_The problem_
Please find all lines in the data that hold the string "массаж" and copy them.

_The records_
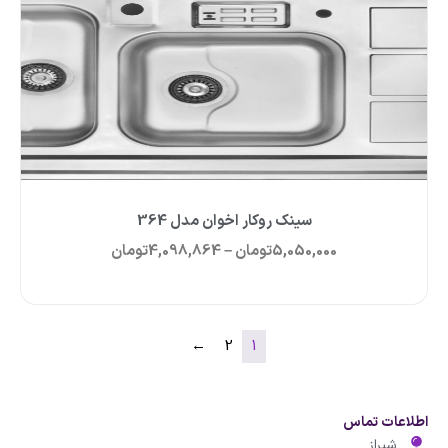
سینک روکار اخوان مدل 364
5,050,000
تومان
–
4,098,864
تومان
←
2
1
اطلاعات تماس
شیراز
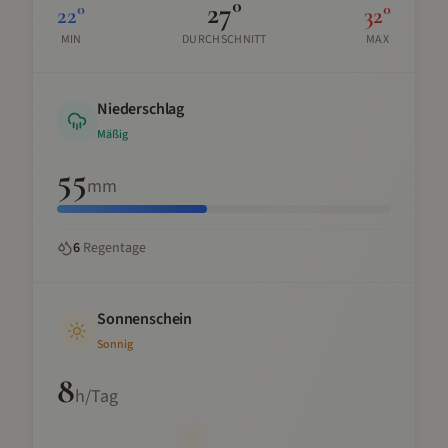
27
°
22
°
32
°
MIN
DURCHSCHNITT
MAX
Niederschlag
Mäßig
55
mm
6
Regentage
Sonnenschein
Sonnig
8
h/Tag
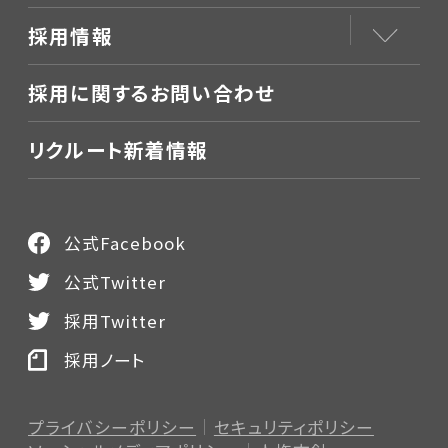
採用情報
採用に関するお問い合わせ
リクルート新着情報
公式Facebook
公式Twitter
採用Twitter
採用ノート
プライバシーポリシー
セキュリティポリシー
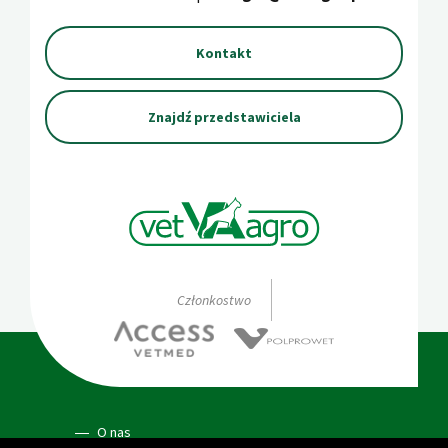
Kontakt
Znajdź przedstawiciela
Członkostwo
O nas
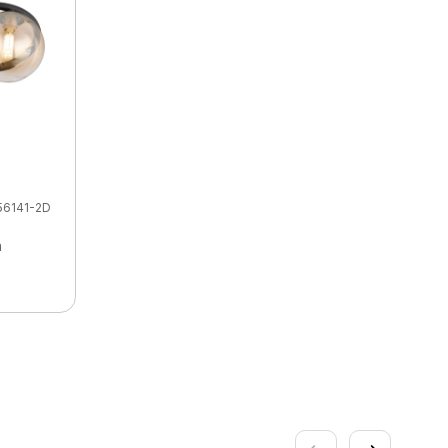
56141-2D
a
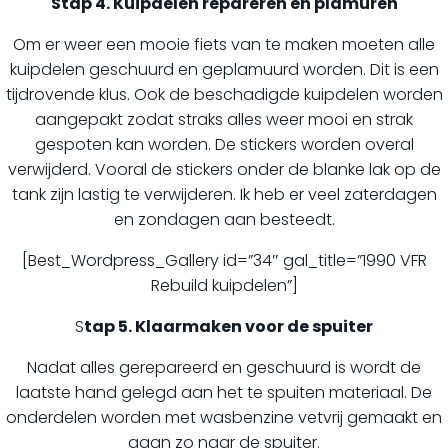
Stap 4. Kuipdelen repareren en plamuren
Om er weer een mooie fiets van te maken moeten alle
kuipdelen geschuurd en geplamuurd worden. Dit is een
tijdrovende klus. Ook de beschadigde kuipdelen worden
aangepakt zodat straks alles weer mooi en strak
gespoten kan worden. De stickers worden overal
verwijderd. Vooral de stickers onder de blanke lak op de
tank zijn lastig te verwijderen. Ik heb er veel zaterdagen
en zondagen aan besteedt.
[Best_Wordpress_Gallery id=”34″ gal_title=”1990 VFR
Rebuild kuipdelen”]
S
tap 5. Klaarmaken voor de spuiter
Nadat alles gerepareerd en geschuurd is wordt de
laatste hand gelegd aan het te spuiten materiaal. De
onderdelen worden met wasbenzine vetvrij gemaakt en
gaan zo naar de spuiter.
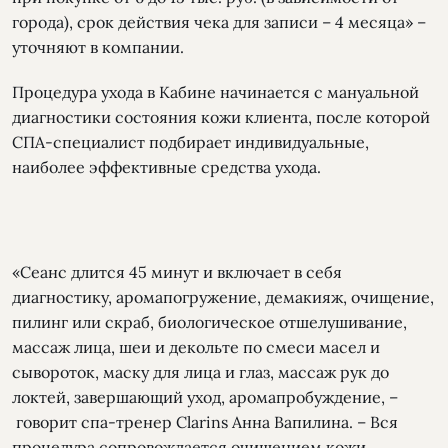
города), срок действия чека для записи – 4 месяца» –
уточняют в компании.
Процедура ухода в Кабине начинается с мануальной
диагностики состояния кожи клиента, после которой
СПА-специалист подбирает индивидуальные,
наиболее эффективные средства ухода.
«Сеанс длится 45 минут и включает в себя
диагностику, аромапогружение, демакияж, очищение,
пилинг или скраб, биологическое отшелушивание,
массаж лица, шеи и декольте по смеси масел и
сывороток, маску для лица и глаз, массаж рук до
локтей, завершающий уход, аромапробуждение, –
говорит спа-тренер Clarins Анна Вапилина. – Вся
процедура сопровождается очищением кожи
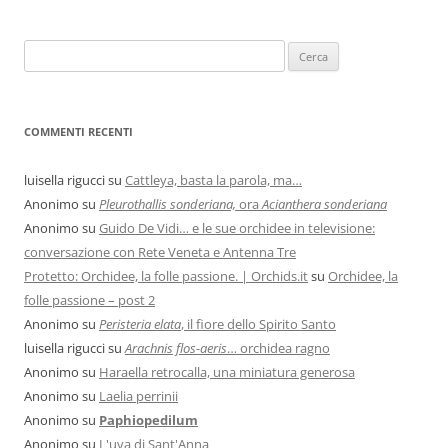
COMMENTI RECENTI
luisella rigucci
su
Cattleya, basta la parola, ma…
Anonimo
su
Pleurothallis sonderiana,
ora
Acianthera sonderiana
Anonimo
su
Guido De Vidi… e le sue orchidee in televisione:
conversazione con Rete Veneta e Antenna Tre
Protetto: Orchidee, la folle passione. | Orchids.it
su
Orchidee, la
folle passione – post 2
Anonimo
su
Peristeria elata
, il fiore dello Spirito Santo
luisella rigucci
su
Arachnis flos-aeris
… orchidea ragno
Anonimo
su
Haraella retrocalla, una miniatura generosa
Anonimo
su
Laelia perrinii
Anonimo
su
Paphiopedilum
Anonimo
su
L'uva di Sant'Anna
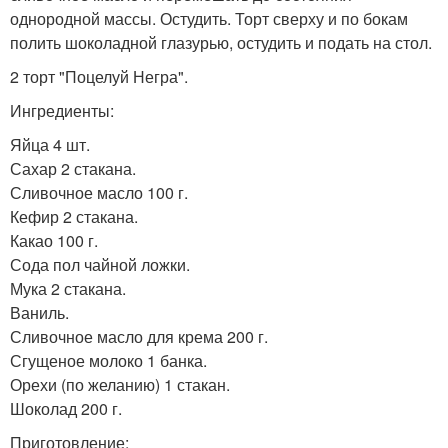
однородной массы. Остудить. Торт сверху и по бокам
полить шоколадной глазурью, остудить и подать на стол.
2 торт "Поцелуй Негра".
Ингредиенты:
Яйца 4 шт.
Сахар 2 стакана.
Сливочное масло 100 г.
Кефир 2 стакана.
Какао 100 г.
Сода пол чайной ложки.
Мука 2 стакана.
Ваниль.
Сливочное масло для крема 200 г.
Сгущеное молоко 1 банка.
Орехи (по желанию) 1 стакан.
Шоколад 200 г.
Приготовление:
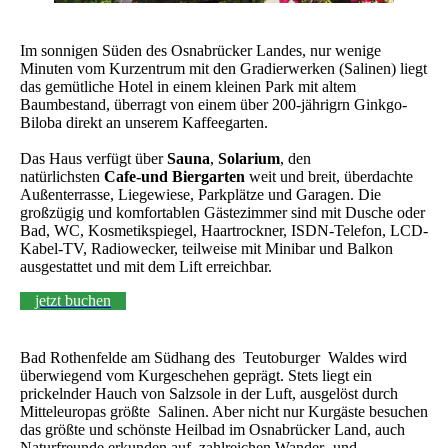
Im sonnigen Süden des Osnabrücker Landes, nur wenige
Minuten vom Kurzentrum mit den Gradierwerken (Salinen) liegt
das gemütliche Hotel in einem kleinen Park mit altem
Baumbestand, überragt von einem über 200-jährigrn Ginkgo-
Biloba direkt an unserem Kaffeegarten.
Das Haus verfügt über
Sauna
,
Solarium
, den
natürlichsten
Cafe-und Biergarten
weit und breit, überdachte
Außenterrasse, Liegewiese, Parkplätze und Garagen. Die
großzügig und komfortablen Gästezimmer sind mit Dusche oder
Bad, WC, Kosmetikspiegel, Haartrockner, ISDN-Telefon, LCD-
Kabel-TV, Radiowecker, teilweise mit Minibar und Balkon
ausgestattet und mit dem Lift erreichbar.
jetzt buchen
Bad Rothenfelde am Südhang des Teutoburger Waldes wird
überwiegend vom Kurgeschehen geprägt. Stets liegt ein
prickelnder Hauch von Salzsole in der Luft, ausgelöst durch
Mitteleuropas größte Salinen. Aber nicht nur Kurgäste besuchen
das größte und schönste Heilbad im Osnabrücker Land, auch
Naturfreunde erkunden auf zahlreichen Wander- und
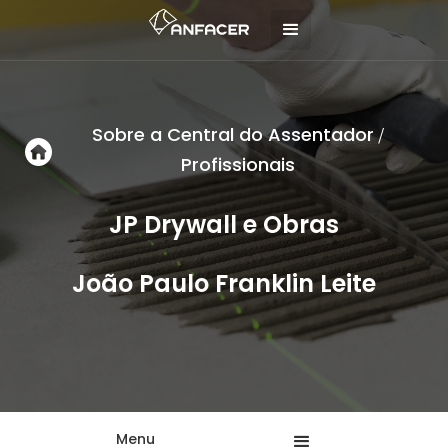
Sobre a Central do Assentador
/
Profissionais
JP Drywall e Obras
João Paulo Franklin Leite
Menu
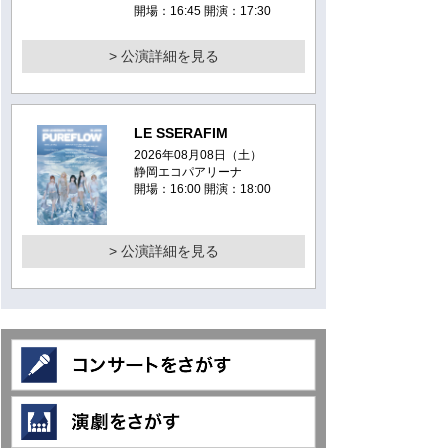
開場：16:45 開演：17:30
> 公演詳細を見る
LE SSERAFIM
2026年08月08日（土）
静岡エコパアリーナ
開場：16:00 開演：18:00
> 公演詳細を見る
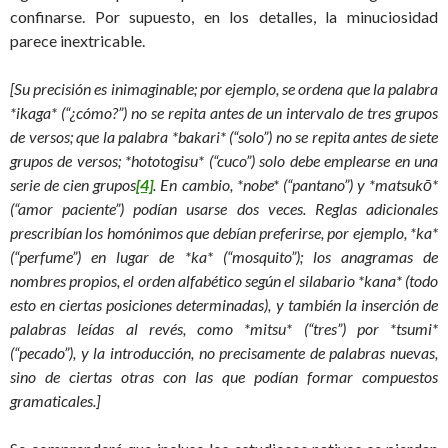
confinarse. Por supuesto, en los detalles, la minuciosidad
parece inextricable.
[Su precisión es inimaginable; por ejemplo, se ordena que la palabra
*ikaga* (“¿cómo?”) no se repita antes de un intervalo de tres grupos
de versos; que la palabra *bakari* (“solo”) no se repita antes de siete
grupos de versos; *hototogisu* (“cuco”) solo debe emplearse en una
serie de cien grupos
[4]
. En cambio, *nobe* (“pantano”) y *matsukō*
(“amor paciente”) podían usarse dos veces. Reglas adicionales
prescribían los homónimos que debían preferirse, por ejemplo, *ka*
(“perfume”) en lugar de *ka* (“mosquito”); los anagramas de
nombres propios, el orden alfabético según el silabario *kana* (todo
esto en ciertas posiciones determinadas), y también la inserción de
palabras leídas al revés, como *mitsu* (“tres”) por *tsumi*
(“pecado”), y la introducción, no precisamente de palabras nuevas,
sino de ciertas otras con las que podían formar compuestos
gramaticales.]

_Exercise solution_
массаж лица, шеи и декольте по смеси масел и
сывороток, маску для лица и глаз, массаж рук до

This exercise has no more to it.